> PROBLEM DETAILS
Copy all lines of the listing that include the string "THIS".

> RECORDS FOR THE TASK
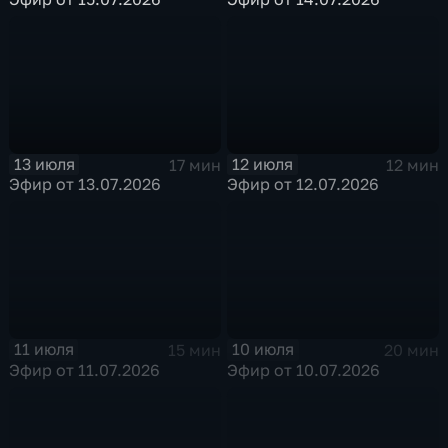
13 июля
12 июля
17 мин
12 мин
Эфир от 13.07.2026
Эфир от 12.07.2026
11 июля
10 июля
15 мин
20 мин
Эфир от 11.07.2026
Эфир от 10.07.2026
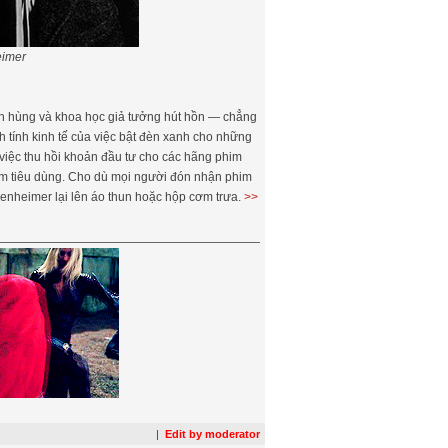
eimer
nh hùng và khoa học giả tưởng hút hồn — chẳng
 tính kinh tế của việc bật đèn xanh cho những
g việc thu hồi khoản đầu tư cho các hãng phim
hẩm tiêu dùng. Cho dù mọi người đón nhận phim
enheimer lại lên áo thun hoặc hộp cơm trưa.
>>
|
Edit by moderator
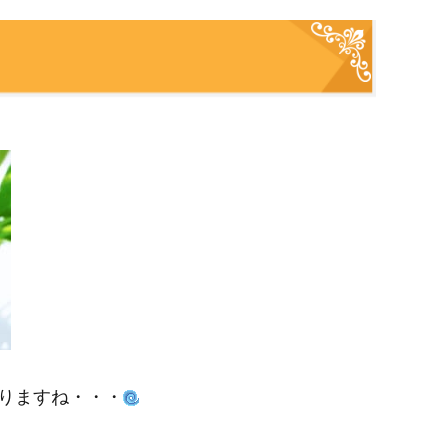
りますね・・・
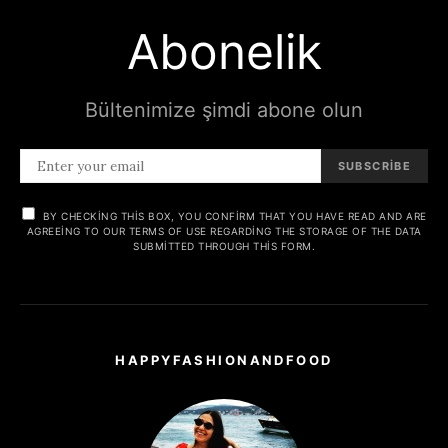
Abonelik
Bültenimize şimdi abone olun
SUBSCRIBE
BY CHECKING THIS BOX, YOU CONFIRM THAT YOU HAVE READ AND ARE
AGREEING TO OUR TERMS OF USE REGARDING THE STORAGE OF THE DATA
SUBMITTED THROUGH THIS FORM.
HAPPYFASHIONANDFOOD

> FINAL ANSWER
BY CHECKING THIS BOX, YOU CONFIRM THAT YOU HAVE READ AND ARE
SUBMITTED THROUGH THIS FORM.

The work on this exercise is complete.